Print all entries below exactly as they appear.
+++
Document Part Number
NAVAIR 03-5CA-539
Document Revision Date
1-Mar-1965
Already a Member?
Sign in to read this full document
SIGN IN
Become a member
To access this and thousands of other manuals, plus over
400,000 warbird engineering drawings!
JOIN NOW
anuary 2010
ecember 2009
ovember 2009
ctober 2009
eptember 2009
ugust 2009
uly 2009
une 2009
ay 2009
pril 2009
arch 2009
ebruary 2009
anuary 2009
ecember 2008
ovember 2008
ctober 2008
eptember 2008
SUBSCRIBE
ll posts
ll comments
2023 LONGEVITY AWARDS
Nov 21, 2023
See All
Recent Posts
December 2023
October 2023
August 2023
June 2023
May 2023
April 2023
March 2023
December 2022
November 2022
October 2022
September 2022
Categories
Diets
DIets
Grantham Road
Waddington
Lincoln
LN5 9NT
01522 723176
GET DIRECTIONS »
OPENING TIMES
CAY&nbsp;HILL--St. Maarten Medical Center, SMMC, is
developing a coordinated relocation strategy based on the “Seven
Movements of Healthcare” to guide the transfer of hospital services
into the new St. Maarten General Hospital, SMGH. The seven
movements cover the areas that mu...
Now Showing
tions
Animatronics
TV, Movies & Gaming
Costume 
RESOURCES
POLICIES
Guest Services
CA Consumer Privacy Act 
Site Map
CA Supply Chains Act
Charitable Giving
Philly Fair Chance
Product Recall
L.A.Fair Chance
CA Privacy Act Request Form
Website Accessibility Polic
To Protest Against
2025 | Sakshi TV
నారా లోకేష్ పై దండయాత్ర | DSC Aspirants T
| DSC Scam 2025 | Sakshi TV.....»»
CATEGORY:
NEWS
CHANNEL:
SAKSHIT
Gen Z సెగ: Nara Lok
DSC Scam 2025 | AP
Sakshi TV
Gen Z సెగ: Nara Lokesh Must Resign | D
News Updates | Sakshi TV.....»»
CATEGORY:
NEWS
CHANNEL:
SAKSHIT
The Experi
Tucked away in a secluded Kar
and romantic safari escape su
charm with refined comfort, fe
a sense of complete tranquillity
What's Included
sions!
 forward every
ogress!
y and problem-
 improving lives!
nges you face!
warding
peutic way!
+++
#### [Answer to the problem]
Document Part Number
NAVAIR 03-5CA-539
Document Revision Date
1-Mar-1965
Already a Member?
Sign in to read this full document
SIGN IN
Become a member
To access this and thousands of other manuals, plus over
400,000 warbird engineering drawings!
JOIN NOW
anuary 2010
ecember 2009
ovember 2009
ctober 2009
eptember 2009
ugust 2009
uly 2009
une 2009
ay 2009
pril 2009
arch 2009
ebruary 2009
anuary 2009
ecember 2008
ovember 2008
ctober 2008
eptember 2008
SUBSCRIBE
ll posts
ll comments
2023 LONGEVITY AWARDS
Nov 21, 2023
See All
Recent Posts
December 2023
October 2023
August 2023
June 2023
May 2023
April 2023
March 2023
December 2022
November 2022
October 2022
September 2022
Categories
Diets
DIets
Grantham Road
Waddington
Lincoln
LN5 9NT
01522 723176
GET DIRECTIONS »
OPENING TIMES
CAY&nbsp;HILL--St. Maarten Medical Center, SMMC, is
developing a coordinated relocation strategy based on the “Seven
Movements of Healthcare” to guide the transfer of hospital services
into the new St. Maarten General Hospital, SMGH. The seven
movements cover the areas that mu...
Now Showing
tions
Animatronics
TV, Movies & Gaming
Costume 
RESOURCES
POLICIES
Guest Services
CA Consumer Privacy Act 
Site Map
CA Supply Chains Act
Charitable Giving
Philly Fair Chance
Product Recall
L.A.Fair Chance
CA Privacy Act Request Form
Website Accessibility Polic
To Protest Against
2025 | Sakshi TV
నారా లోకేష్ పై దండయాత్ర | DSC Aspirants T
| DSC Scam 2025 | Sakshi TV.....»»
CATEGORY:
NEWS
CHANNEL:
SAKSHIT
Gen Z సెగ: Nara Lok
DSC Scam 2025 | AP
Sakshi TV
Gen Z సెగ: Nara Lokesh Must Resign | D
News Updates | Sakshi TV.....»»
CATEGORY:
NEWS
CHANNEL:
SAKSHIT
The Experi
Tucked away in a secluded Kar
and romantic safari escape su
charm with refined comfort, fe
a sense of complete tranquillity
What's Included
sions!
 forward every
ogress!
y and problem-
 improving lives!
nges you face!
warding
peutic way!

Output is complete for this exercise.